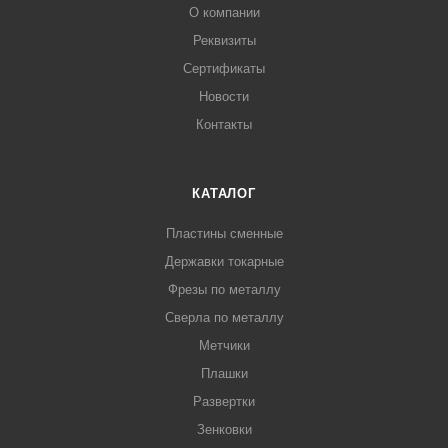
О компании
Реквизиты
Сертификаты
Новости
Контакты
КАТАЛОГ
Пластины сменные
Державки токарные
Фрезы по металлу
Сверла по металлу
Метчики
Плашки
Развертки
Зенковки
****
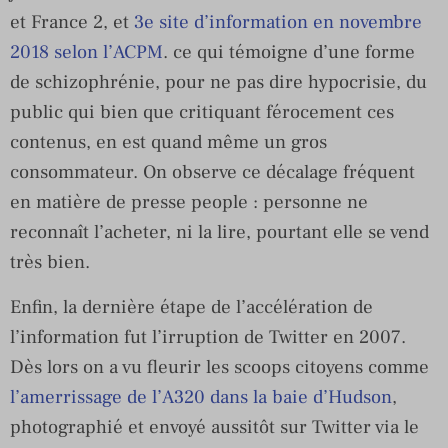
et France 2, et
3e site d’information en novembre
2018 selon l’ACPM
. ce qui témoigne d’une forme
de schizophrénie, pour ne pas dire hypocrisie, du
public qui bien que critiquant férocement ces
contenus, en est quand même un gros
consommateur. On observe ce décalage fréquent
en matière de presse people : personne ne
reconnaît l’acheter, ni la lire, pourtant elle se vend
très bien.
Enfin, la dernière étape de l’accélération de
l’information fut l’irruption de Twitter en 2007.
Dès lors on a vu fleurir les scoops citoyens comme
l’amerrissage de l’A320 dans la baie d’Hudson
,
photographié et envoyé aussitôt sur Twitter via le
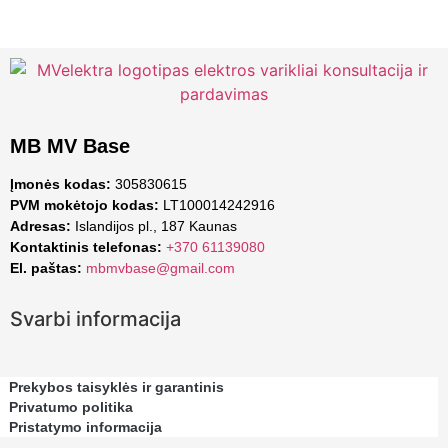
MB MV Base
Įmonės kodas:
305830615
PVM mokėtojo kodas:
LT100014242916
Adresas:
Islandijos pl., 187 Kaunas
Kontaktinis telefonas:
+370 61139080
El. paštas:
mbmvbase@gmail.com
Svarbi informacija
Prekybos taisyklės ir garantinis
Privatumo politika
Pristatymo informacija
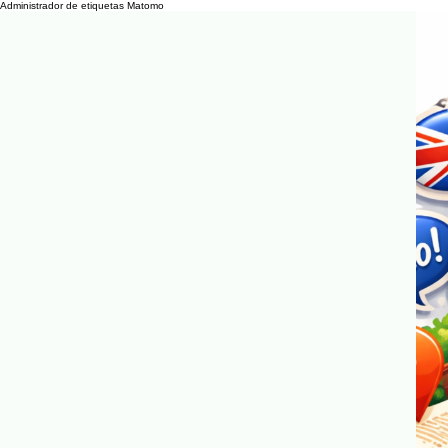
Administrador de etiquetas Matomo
****
:: Required work ::
Show the lines of the records that include the string "Twitter".

:: Output ::
l’information fut l’irruption de Twitter en 2007.
photographié et envoyé aussitôt sur Twitter via le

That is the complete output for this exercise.